Like with complexity, the cost is directly related to whether you have this knowledge in your existing business or not." We can do i" is often heard from development or even IT organizations. Still, the chances are that without considerable prior experience, it will be costly. The reason is many moving parts ranging from data models, web listeners, IoT data processing and handling, DB storage, and applications ranging from monitoring, analytics to specialized mobile and web applications. The learning curve for an IoT cloud platform can be very steep. Using a general systems integrator or IoT platform means paying for high development or customization costs involving thousands of lines of code.
"IoT Thing" Development Complexity and Cost is something that only your company can adequately assess.

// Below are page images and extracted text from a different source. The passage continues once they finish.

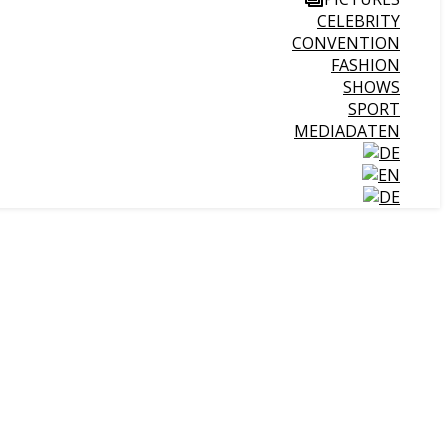
CELEBRITY
CONVENTION
FASHION
SHOWS
SPORT
MEDIADATEN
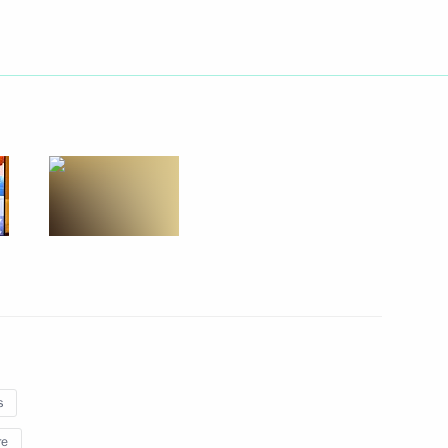
 of digital economy
conomic Development Maxim
s
re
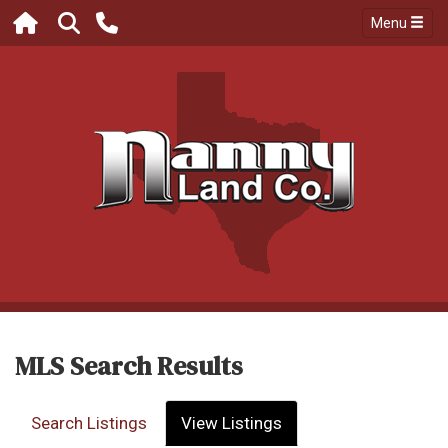
Menu
MLS Search Results
Search Listings
View Listings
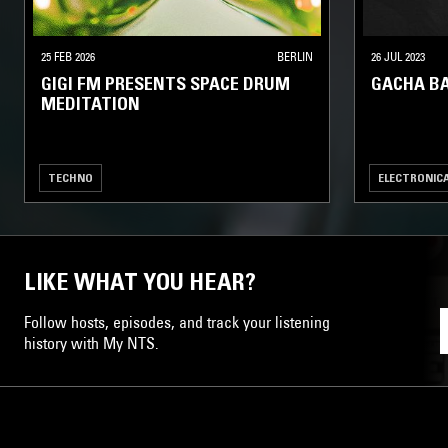
25 FEB 2026
BERLIN
26 JUL 2023
GIGI FM PRESENTS SPACE DRUM
GACHA B
MEDITATION
TECHNO
ELECTRONIC
LIKE WHAT YOU HEAR?
Follow hosts, episodes, and track your listening
history with My NTS.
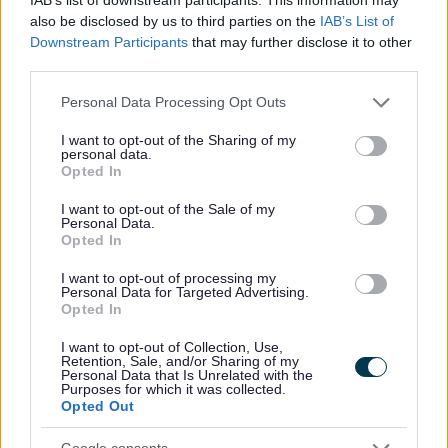
also be disclosed by us to third parties on the
IAB’s List of
Downstream Participants
that may further disclose it to other
third parties.
All Categories
Please note that this website/app uses one or more Google
Personal Data Processing Opt Outs
2026 News Articles
services and may gather and store information including but
not limited to your visit or usage behaviour. You may click to
I want to opt-out of the Sharing of my
2025 News Articles
personal data.
grant or deny consent to Google and its third-party tags to
Opted In
2024 News Articles
use your data for below specified purposes in below Google
consent section.
Current Promotions
I want to opt-out of the Sale of my
Personal Data.
Opted In
I want to opt-out of processing my
Personal Data for Targeted Advertising.
Feedback & Share
Opted In
I want to opt-out of Collection, Use,
Was this page useful?
*
Retention, Sale, and/or Sharing of my
Website feedback
Personal Data that Is Unrelated with the
Yes - It was useful
Purposes for which it was collected.
Opted Out
No - it wasn't useful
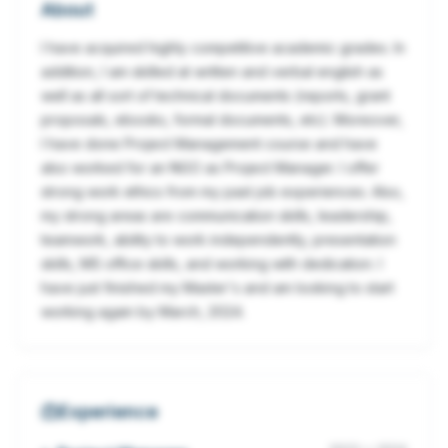
About
I have acquired highly competitive academic grades. In
addition, I am skilled at written and verbal english as
well as all sort of technical documents (reports, grant
proposals, ebooks, formal documents, etc). Moreover,
I have done Project Management course and have
also worked for an NGO as Project Manager. I offer
strong work ethics from my past job experiences. Also,
my strong areas are communication skills, leadership,
teamwork, ability to work independently, presentation
skills, MS office skills, and working with dedication. I
have just finished my Master's and am looking to start
working again by March, 2024.
Experience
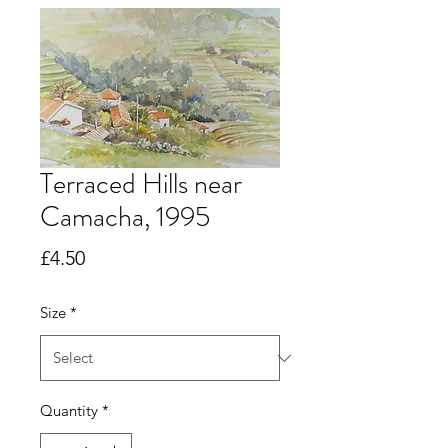
Terraced Hills near
Camacha, 1995
Price
£4.50
Size
*
Quantity
*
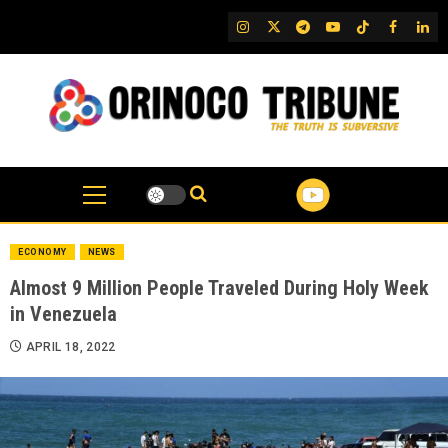
Skip
IG
Twitter
Telegram
YouTube
TikTok
FB
Link
to
content
ECONOMY
NEWS
Almost 9 Million People Traveled During Holy Week
in Venezuela
APRIL 18, 2022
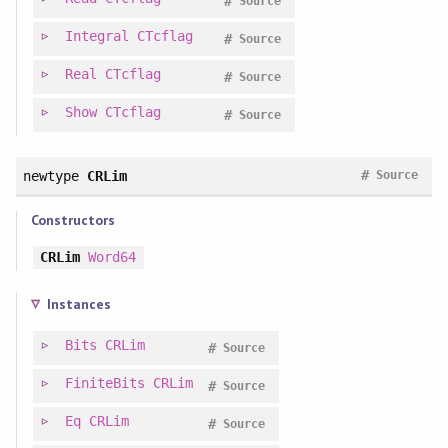
#
Source
Integral
CTcflag
#
Source
Real
CTcflag
#
Source
Show
CTcflag
#
Source
#
newtype
CRLim
Source
Constructors
CRLim
Word64
Instances
Bits
CRLim
#
Source
FiniteBits
CRLim
#
Source
Eq
CRLim
#
Source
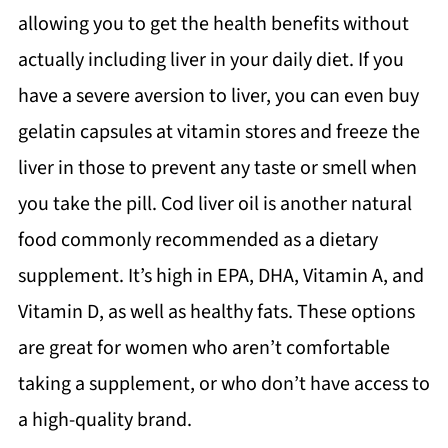
allowing you to get the health benefits without
actually including liver in your daily diet. If you
have a severe aversion to liver, you can even buy
gelatin capsules at vitamin stores and freeze the
liver in those to prevent any taste or smell when
you take the pill. Cod liver oil is another natural
food commonly recommended as a dietary
supplement. It’s high in EPA, DHA, Vitamin A, and
Vitamin D, as well as healthy fats. These options
are great for women who aren’t comfortable
taking a supplement, or who don’t have access to
a high-quality brand.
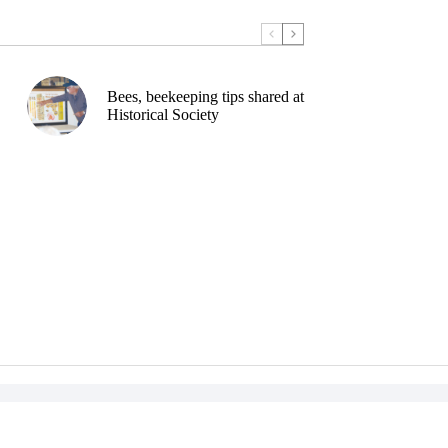
Bees, beekeeping tips shared at
Historical Society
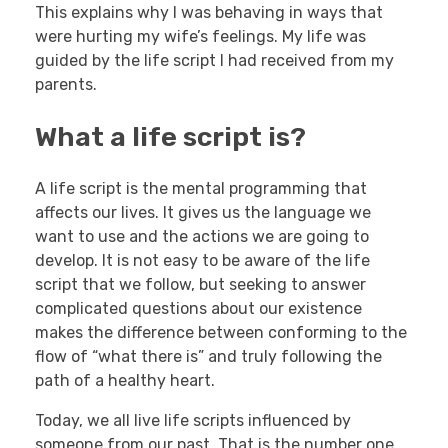
This explains why I was behaving in ways that
were hurting my wife’s feelings. My life was
guided by the life script I had received from my
parents.
What a life script is?
A life script is the mental programming that
affects our lives. It gives us the language we
want to use and the actions we are going to
develop. It is not easy to be aware of the life
script that we follow, but seeking to answer
complicated questions about our existence
makes the difference between conforming to the
flow of “what there is” and truly following the
path of a healthy heart.
Today, we all live life scripts influenced by
someone from our past. That is the number one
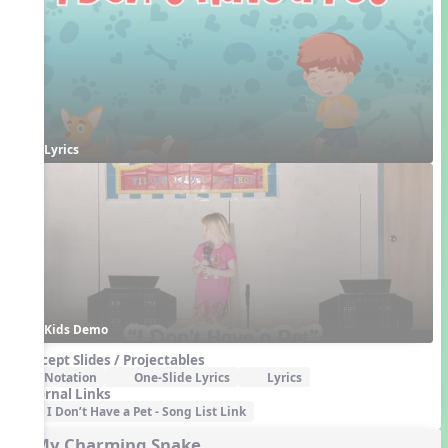
Lyrics
Kids Demo
Concept Slides / Projectables
Notation
One-Slide Lyrics
Lyrics
External Links
I Don’t Have a Pet - Song List Link
5. My Charming Snake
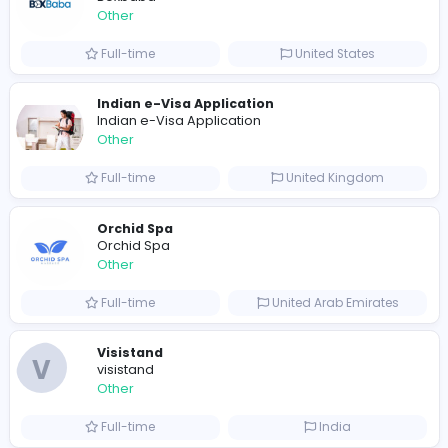
Full-time
Pakistan
Writer
Luxury Business Cards AU
Other
Full-time
Australia
Leather Patches
Leather Patches
Other
Full-time
United States
Boxbaba
Other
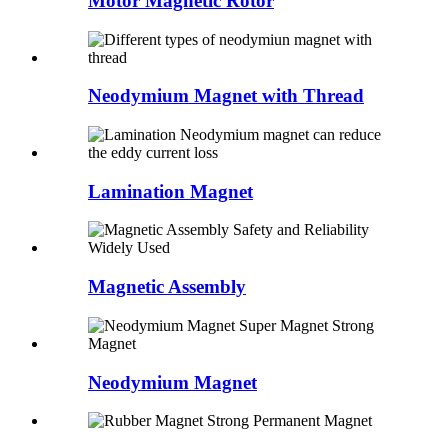
Motor Magnetic Rotor
Neodymium Magnet with Thread
Lamination Magnet
Magnetic Assembly
Neodymium Magnet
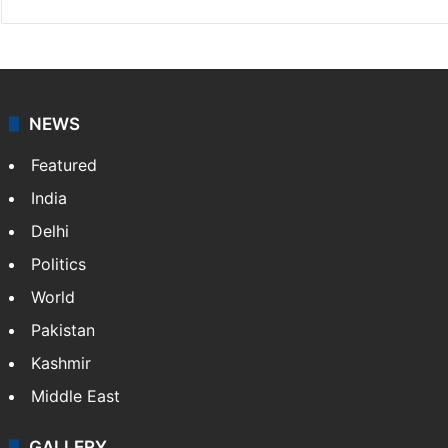
NEWS
Featured
India
Delhi
Politics
World
Pakistan
Kashmir
Middle East
GALLERY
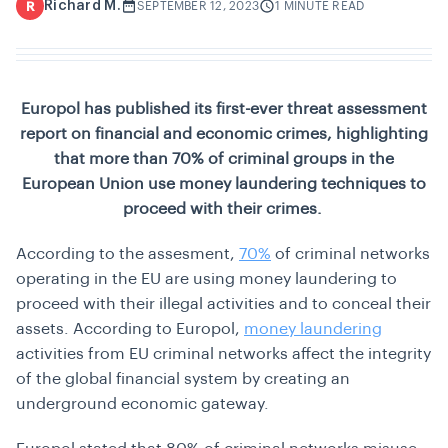
Richard M.
R
SEPTEMBER 12, 2023
1 MINUTE READ
Europol has published its first-ever threat assessment
report on financial and economic crimes, highlighting
that more than 70% of criminal groups in the
European Union use money laundering techniques to
proceed with their crimes.
According to the assesment,
70%
of criminal networks
operating in the EU are using money laundering to
proceed with their illegal activities and to conceal their
assets. According to Europol,
money laundering
activities from EU criminal networks affect the integrity
of the global financial system by creating an
underground economic gateway.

Are your product engineering resources capable of doing it, or do you need assistance? How long will it take? What tools and services are available to accelerate development and reduce costs? Working with vendors and suppliers can provide part of the answers, but in the end, the answer has to come from within your business.
'The Rest" Development Complexity and Cost is dependent on how you decide to do it. On your own (DYI), SIs (System Integrators), or IoT Platform Providers. The first can be expensive. The latter is dependent on who you choose.